La vie professionnelle s’en trouve évidemment affectée, dans le pire des cas l’alcoolique perd son emploi et se retrouve dans une situation financière précaire, Charles ne touchait même pas le RSA, il avait 500€ de Pôle Emploi par mois : « On s’enfonce beaucoup plus vite qu’on ne va se relever. Aux yeux de la société on n’est plus rien ! » Christian a bénéficié d’un environnement professionnel particulièrement conciliant : « Au travail j’emportais ma bouteille. Quand mon patron s’en est rendu compte il m’a sermonné, il m’a envoyé des lettres recommandées. Il m’a demandé de me faire soigner. J’ai eu des patrons que je connaissais, ils ont tout fait pour que je m’en sorte, ils m’ont pas menacé de licenciement. Ils ont été très contents que j’aille en cure, quand je suis revenu je n’ai eu aucune réflexion. Ils m’ont soutenu. Même mes collègues de travail, mais j’en parlais librement. » Aline consommait de l’alcool le soir, le weekend et les jours de repos, elle a réussi à poursuivre son activité professionnelle au prix de faux prétextes pour les fois où elle n’a pas pu se rendre à son travail : « Il fallait arriver au travail en étant présentable. C’était des combats au quotidien. »

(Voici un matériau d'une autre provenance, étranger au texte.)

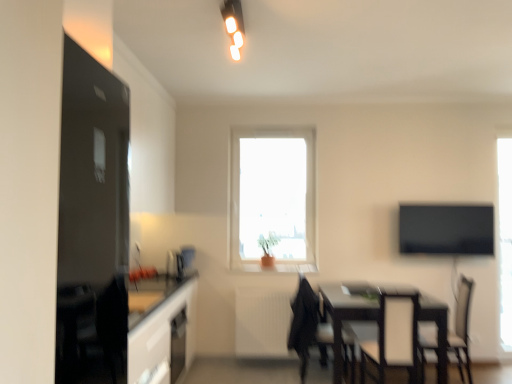 What is the approximate height of black fabric chair at lower right, the 1th chair positioned from the right?

36.54 inches.

Identify the location of transparent glass window at center, which is the 1th window in left-to-right order. (273, 199).

What do you see at coordinates (308, 326) in the screenshot? I see `black leather chair at center, the first chair from the left` at bounding box center [308, 326].

What do you see at coordinates (344, 317) in the screenshot?
I see `dark wood table at lower right` at bounding box center [344, 317].

This screenshot has height=384, width=512. I want to click on dark wood table at lower right, so click(x=344, y=317).

This screenshot has height=384, width=512. What are the coordinates of `white textured radiator at center` in the screenshot? It's located at (262, 323).

In the scene shown: From the image's perspective, is white fabric armchair at lower right located beneath white textured radiator at center?

Actually, white fabric armchair at lower right appears above white textured radiator at center in the image.

From a real-world perspective, between white fabric armchair at lower right and white textured radiator at center, who is vertically lower?

white textured radiator at center is physically lower.

In the image, is white fabric armchair at lower right positioned in front of or behind white textured radiator at center?

Visually, white fabric armchair at lower right is located in front of white textured radiator at center.

Considering the sizes of white fabric armchair at lower right and white textured radiator at center in the image, is white fabric armchair at lower right bigger or smaller than white textured radiator at center?

Considering their sizes, white fabric armchair at lower right takes up more space than white textured radiator at center.

Consider the image. Is black leather chair at center, the 2th chair from the right, facing away from black fabric chair at lower right, the 1th chair positioned from the right?

No.

Is black leather chair at center, the first chair from the left, spatially inside black fabric chair at lower right, the 1th chair positioned from the right, or outside of it?

black leather chair at center, the first chair from the left, is not inside black fabric chair at lower right, the 1th chair positioned from the right, it's outside.

Does black leather chair at center, the first chair from the left, have a greater height compared to black fabric chair at lower right, the second chair positioned from the left?

Yes.

Considering the sizes of objects black glossy tv at right and black glossy fridge at left in the image provided, who is thinner, black glossy tv at right or black glossy fridge at left?

black glossy tv at right is thinner.

Does point (403, 244) lie behind point (126, 345)?

Yes, point (403, 244) is farther from viewer.

You are a GUI agent. You are given a task and a screenshot of the screen. Output one action in this format:
    pyautogui.click(x=<x>, y=<y>)
    Task: Click on the window screen that appears on the right of black glossy fridge at left
    The width and height of the screenshot is (512, 384).
    Given the screenshot: What is the action you would take?
    pyautogui.click(x=446, y=229)

Is black glossy tv at right looking in the opposite direction of black glossy fridge at left?

No.

Is point (232, 15) behind point (288, 294)?

No, it is not.

Is white glossy light fixture at upper center shorter than white textured radiator at center?

Indeed, white glossy light fixture at upper center has a lesser height compared to white textured radiator at center.

Which is behind, white glossy light fixture at upper center or white textured radiator at center?

Positioned behind is white textured radiator at center.

From a real-world perspective, is white glossy light fixture at upper center above or below white textured radiator at center?

white glossy light fixture at upper center is above white textured radiator at center.

What's the angular difference between black leather chair at center, the 2th chair from the right, and black glossy tv at right's facing directions?

There is a 89.6-degree angle between the facing directions of black leather chair at center, the 2th chair from the right, and black glossy tv at right.

In terms of height, does black leather chair at center, the 2th chair from the right, look taller or shorter compared to black glossy tv at right?

black leather chair at center, the 2th chair from the right, is taller than black glossy tv at right.

In the scene shown: Is black leather chair at center, the 2th chair from the right, directly adjacent to black glossy tv at right?

No, black leather chair at center, the 2th chair from the right, is not touching black glossy tv at right.

In the image, is black leather chair at center, the 2th chair from the right, positioned in front of or behind black glossy tv at right?

black leather chair at center, the 2th chair from the right, is positioned closer to the viewer than black glossy tv at right.

Between white fabric armchair at lower right and black fabric chair at lower right, the second chair positioned from the left, which one has more height?

Standing taller between the two is black fabric chair at lower right, the second chair positioned from the left.

Is black fabric chair at lower right, the second chair positioned from the left, located within white fabric armchair at lower right?

That's incorrect, black fabric chair at lower right, the second chair positioned from the left, is not inside white fabric armchair at lower right.

Is white fabric armchair at lower right aimed at black fabric chair at lower right, the 1th chair positioned from the right?

No, white fabric armchair at lower right is not oriented towards black fabric chair at lower right, the 1th chair positioned from the right.

Does point (396, 320) appear closer or farther from the camera than point (466, 278)?

Point (396, 320) is closer to the camera than point (466, 278).

Would you say white fabric armchair at lower right is outside black glossy fridge at left?

Yes, white fabric armchair at lower right is outside of black glossy fridge at left.

From the image's perspective, relative to black glossy fridge at left, is white fabric armchair at lower right above or below?

From the image's perspective, white fabric armchair at lower right appears below black glossy fridge at left.

Based on the photo, between white fabric armchair at lower right and black glossy fridge at left, which one has smaller width?

black glossy fridge at left.

How different are the orientations of white fabric armchair at lower right and black glossy fridge at left in degrees?

They differ by 88.1 degrees in their facing directions.

I want to click on radiator on the left of the white fabric armchair at lower right, so click(x=262, y=323).

In order to click on chair below the black leather chair at center, the 2th chair from the right (from the image's perspective) in this screenshot , I will do `click(462, 325)`.

Considering their positions, is black leather chair at center, the first chair from the left, positioned further to black glossy fridge at left than white glossy light fixture at upper center?

white glossy light fixture at upper center lies further to black glossy fridge at left than the other object.

Considering their positions, is black leather chair at center, the first chair from the left, positioned further to black glossy fridge at left than white fabric armchair at lower right?

Among the two, white fabric armchair at lower right is located further to black glossy fridge at left.

Considering their positions, is white textured radiator at center positioned further to transparent glass window at right, the second window positioned from the left, than black glossy fridge at left?

black glossy fridge at left is positioned further to the anchor transparent glass window at right, the second window positioned from the left.

Considering their positions, is black fabric chair at lower right, the 1th chair positioned from the right, positioned closer to white textured radiator at center than black glossy tv at right?

black fabric chair at lower right, the 1th chair positioned from the right, is positioned closer to the anchor white textured radiator at center.

When comparing their distances from white glossy light fixture at upper center, does black fabric chair at lower right, the 1th chair positioned from the right, or black glossy tv at right seem closer?

black glossy tv at right is positioned closer to the anchor white glossy light fixture at upper center.

Consider the image. From the image, which object appears to be farther from white fabric armchair at lower right, dark wood table at lower right or white textured radiator at center?

Among the two, white textured radiator at center is located further to white fabric armchair at lower right.

Based on the photo, when comparing their distances from black glossy fridge at left, does black fabric chair at lower right, the second chair positioned from the left, or white textured radiator at center seem closer?

white textured radiator at center lies closer to black glossy fridge at left than the other object.

When comparing their distances from black glossy fridge at left, does dark wood table at lower right or black glossy tv at right seem further?

The object further to black glossy fridge at left is black glossy tv at right.

Locate an element on the screen. Image resolution: width=512 pixels, height=384 pixels. light fixture between black glossy fridge at left and transparent glass window at right, which is the first window from right to left is located at coordinates (234, 25).

In order to click on window screen between white glossy light fixture at upper center and white textured radiator at center vertically in this screenshot , I will do `click(446, 229)`.

This screenshot has width=512, height=384. In order to click on table situated between black leather chair at center, the first chair from the left, and black glossy tv at right from left to right in this screenshot , I will do `click(344, 317)`.

What are the coordinates of `table between white textured radiator at center and black fabric chair at lower right, the second chair positioned from the left` in the screenshot? It's located at (344, 317). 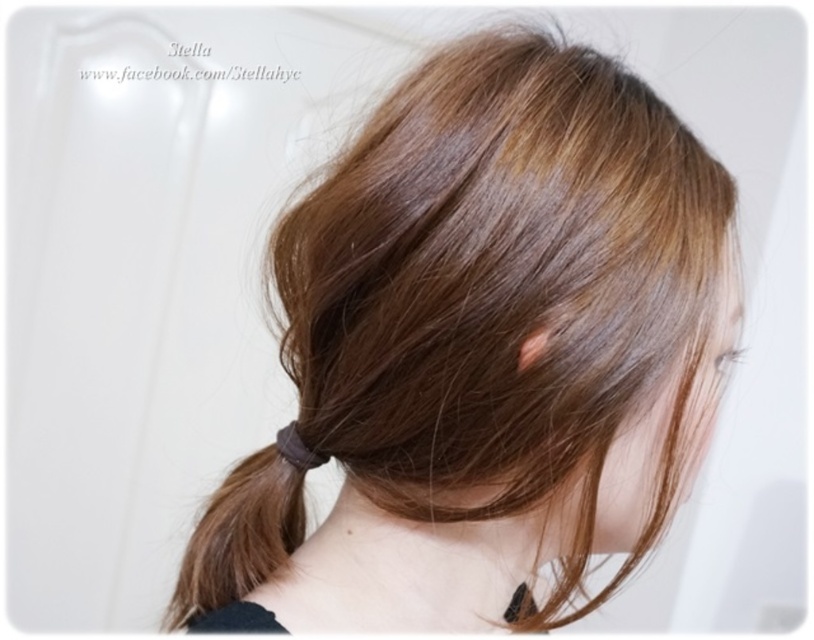 Who is higher up, brown matte hair at center or brown rubber band at center?

Positioned higher is brown matte hair at center.

Who is shorter, brown matte hair at center or brown rubber band at center?

brown rubber band at center is shorter.

Is point (364, 330) farther from viewer compared to point (204, 561)?

No, (364, 330) is in front of (204, 561).

The image size is (814, 640). What are the coordinates of `brown matte hair at center` in the screenshot? It's located at (480, 355).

La famille, les proches, les copains

Les membres de la famille s’accordent à dire combien l’accompagnement du malade de l’alcool est également épuisant pour eux. Aline se souvient : « Au début ma fille me disait : “maman, j’ai l’impression que tu as trop bu”. Une de mes filles avait de la compassion, l’autre était plus virulente. Je ne peux pas dire que ça me faisait du bien parce que ça me renvoyait ma faiblesse, ce que je ne voulais pas être. Ça me dévalorisait plutôt que de m’aider. Cette période a été particulièrement douloureuse. » La vie familiale est bouleversée, les proches assistent démunis à cette détérioration : « Tout le monde était angoissé pour moi. Ma mère et mes sœurs s’entretenaient entre elles. Ma fille s’est en plus culpabilisée de mon état puisqu’elle était responsable de ne pas m’avoir parlé de ce qui lui arrivait : « C’était coupable, coupable, coupable… ». Et d’ajouter : « C’est terrible parce qu’on est insupportable en tant qu’alcoolique. L’alcoolique qui boit et qui va se coucher c’est déjà difficile, ça doit être terrible pour les accompagnants. » Christian était dans un tel état que sa femme et ses enfants étaient obligés de l’emmener au lit. Il était conscient de ce que ses proches supportaient : « Ma femme et mes enfants n’étaient pas heureux, je m’en rendais bien compte, mais quand on est dans cet engrenage, on ne sait pas comment faire pour en sortir. »  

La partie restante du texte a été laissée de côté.